(Records excerpted from a collection)
● ● ● ●

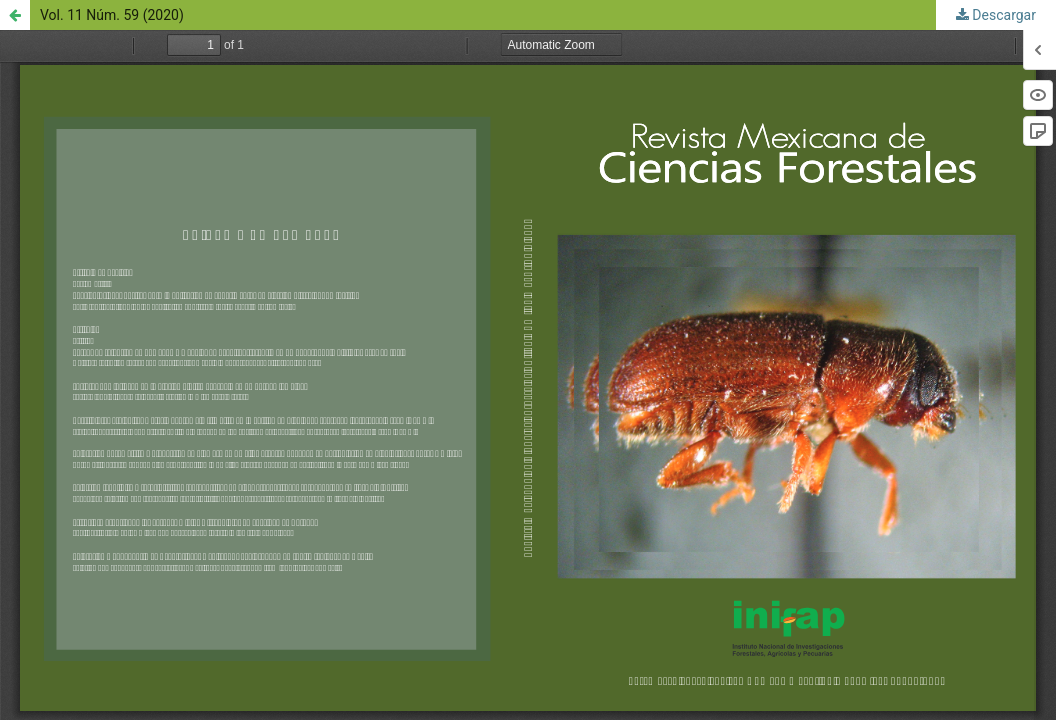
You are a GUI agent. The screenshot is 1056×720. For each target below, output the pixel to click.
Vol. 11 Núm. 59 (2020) (112, 15)
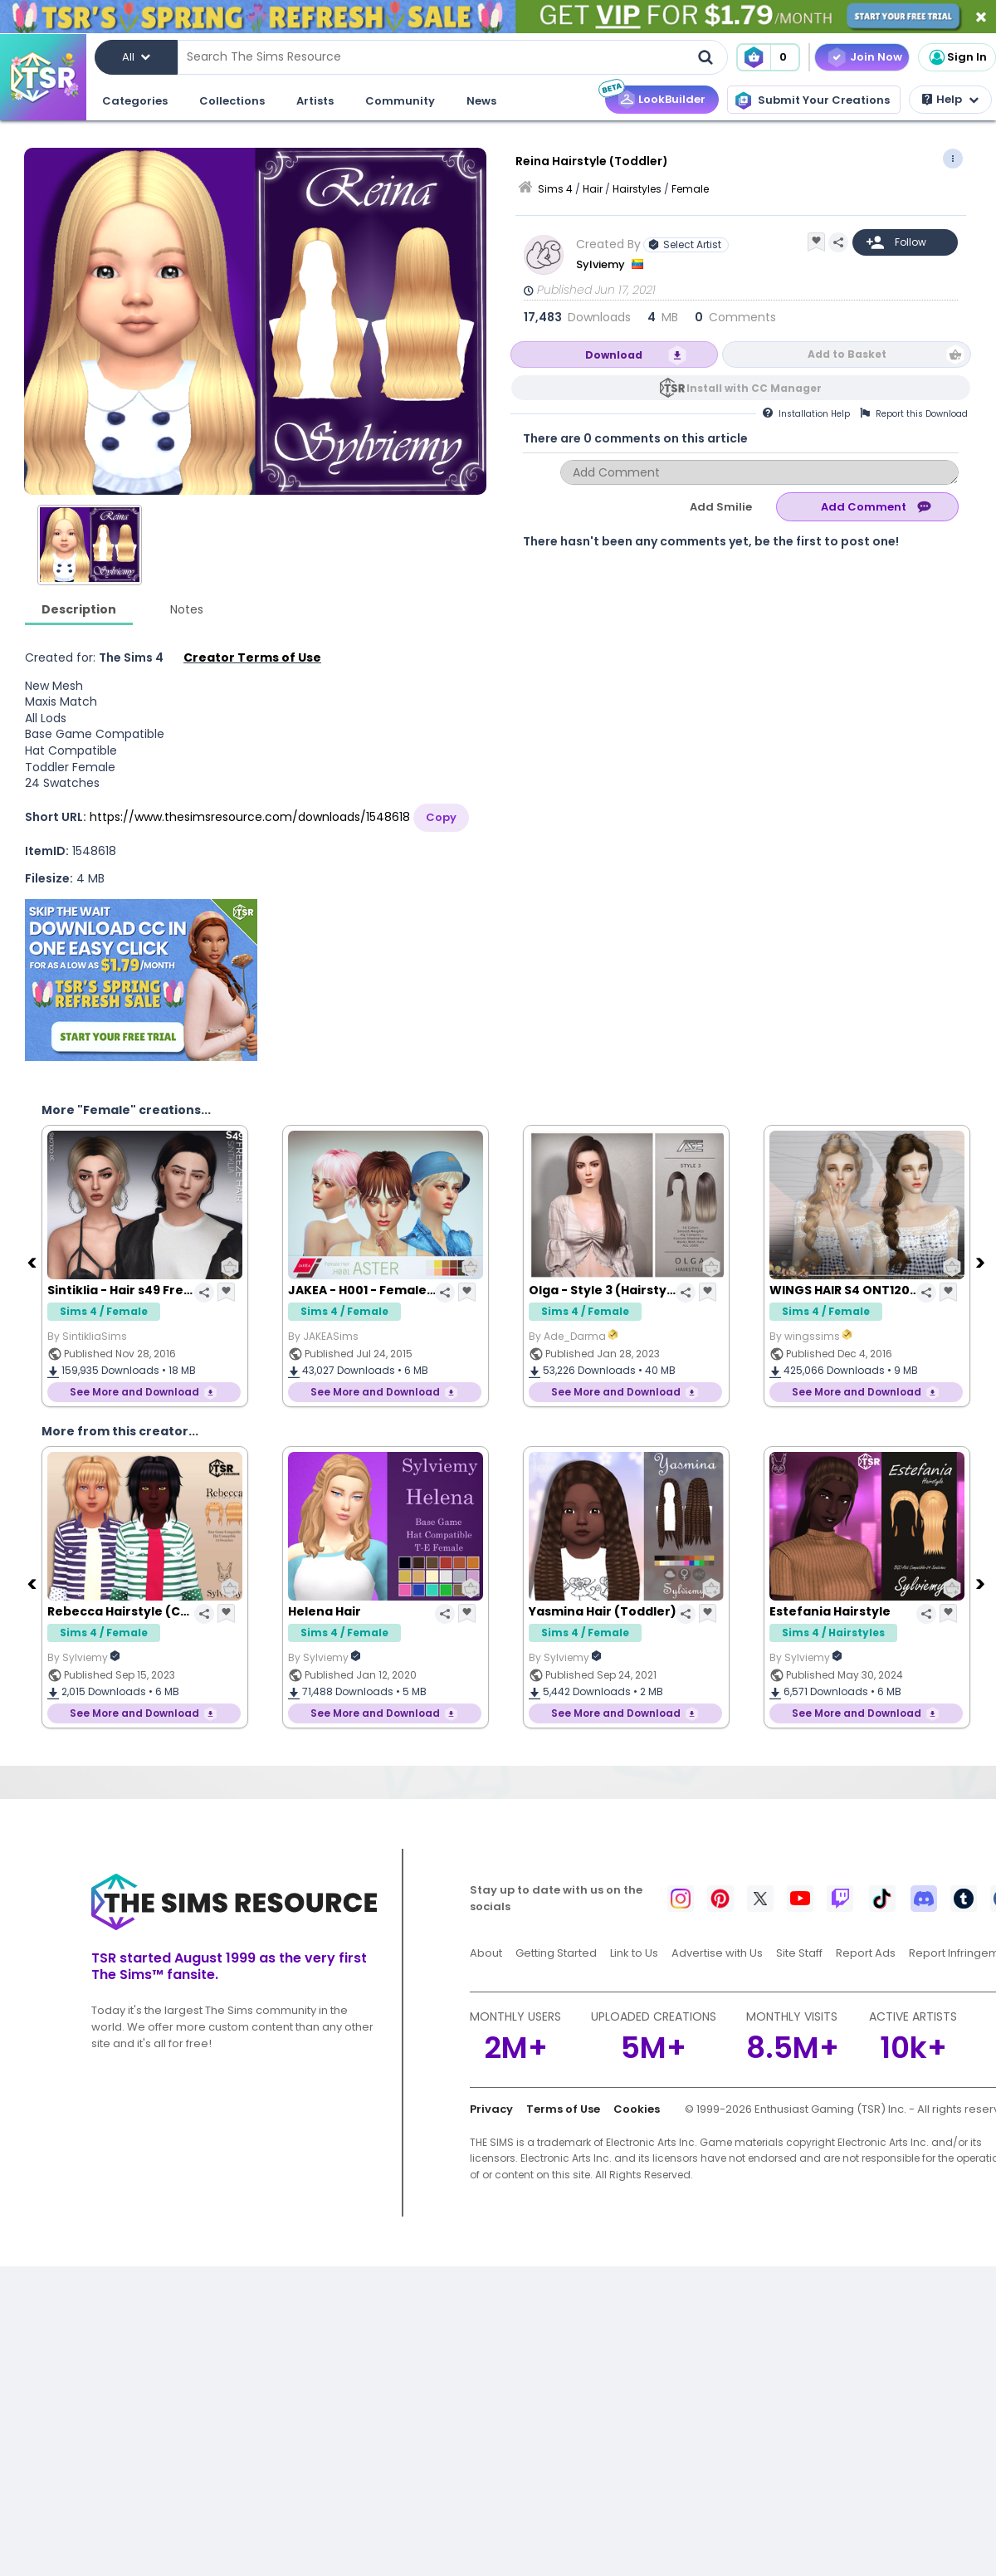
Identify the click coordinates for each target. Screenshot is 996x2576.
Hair (593, 189)
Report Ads (866, 1953)
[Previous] (33, 1262)
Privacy (491, 2109)
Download (613, 355)
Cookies (636, 2109)
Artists (315, 101)
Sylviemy (601, 264)
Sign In (957, 57)
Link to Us (634, 1953)
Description (79, 609)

● ● ● ●

Exercise objective:
All lines from the one containing "[Previous] (33, 1262)" through the last line of the data, both included, are to be retyped exactly, and no other line belongs in the answer.

Exercise response:
[Previous] (33, 1262)
Privacy (491, 2109)
Download (613, 355)
Cookies (636, 2109)
Artists (315, 101)
Sylviemy (601, 264)
Sign In (957, 57)
Link to Us (634, 1953)
Description (79, 609)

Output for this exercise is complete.